I did buy a bunch of fresh fruits and vegetables in an attempt to trick the cashier into thinking we weren’t unhealthy slobs who only eat white rice, white bread and white pasta and processed foods. And we might actually eat them, too (although my husband eyed me suspiciously when I bought a rainbow of peppers. “What are you going to do with those?” he asked. “I’m going to sneak them into your breakfast cereal!” I replied. You’d be surprised the number of foods he tells people he hates that I sneak into his food and he still eats them on a fairly regular basis. Once at the farmer’s market he said, “What’s that?” to the guy and the guy said, “Eggplant” and husband said, “Yuck! I don’t eat eggplant!” and I said, “You’d be surprised the number of times you’ve eaten eggplant”)! Then again, maybe we are just unhealthy slobs who only eat white rice, white bread, white pasta and processed foods!
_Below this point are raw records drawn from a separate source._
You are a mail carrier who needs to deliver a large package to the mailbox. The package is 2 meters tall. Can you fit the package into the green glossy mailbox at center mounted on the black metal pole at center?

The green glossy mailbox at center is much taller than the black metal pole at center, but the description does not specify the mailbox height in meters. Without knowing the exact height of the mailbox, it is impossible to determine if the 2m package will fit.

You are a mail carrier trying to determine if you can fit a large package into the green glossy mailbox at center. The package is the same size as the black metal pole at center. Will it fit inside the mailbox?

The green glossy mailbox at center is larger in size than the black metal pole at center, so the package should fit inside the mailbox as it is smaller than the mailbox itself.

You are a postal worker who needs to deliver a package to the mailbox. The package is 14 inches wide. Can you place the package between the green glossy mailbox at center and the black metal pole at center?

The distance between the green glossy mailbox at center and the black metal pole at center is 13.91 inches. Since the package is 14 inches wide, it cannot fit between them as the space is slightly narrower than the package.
And a reminder: For the love of all that is holy, never tell anyone specifics of what you’re eating if you are trying to be healthier. They’ll tell you whatever you’re eating (or substituting) is the WORST FOOD EVAR and you might as well be eating straight sugar or pure lard. Last year I was eating carrot sticks and the website I was using to calculate my calories told me that carrots were almost all carbs and that I shouldn’t be eating them. (In fact, that website felt that most vegetables were 90% carbs and that website seemed to think no one should ever eat any carbs at all.) I told someone I was eating a salad one time and was given a lecture that unless I was eating a particular kind of salad greens, I might as well be eating cookies because, she claimed, there is NO NUTRITIONAL VALUE in most lettuces. And then I was lectured that if I was using any kind of salad dressing or cheese on the salad, I might as well be eating a burger and that even “light” salad dressings were nothing but sugary calories that were the equivalent to drinking two non-diet sodas. Another time I mentioned using frozen vegetables for a recipe and another person gave me a lecture about how frozen and canned vegetables are just empty calories with no nutritional value and if I was too lazy to use all fresh vegetables I might as well just eat a pizza. And don’t tell them you are drinking ANYTHING but water. Trust me on this. Everything you could possibly drink is apparently, unhealthy, except water. And don’t tell them you bought (or let them see you with) buy bottled water because then they’ll insist you are single-handedly ruining the environment. And finally, don’t ever mention you’re cooking with any cheeses, sour creams, cream cheeses, or yogurts, not even the lighter versions, or you’ll be chewed out for that, too. In fact, I’m absolutely certain someone is already typing a reply to this to bitch me out for the simple act of standing in the cream cheese aisle at the supermarket.
I’m telling you, eating healthy is nearly impossible. It’s better to be anorexic, or maybe take up meth. I might take up meth. That sounds like a plan.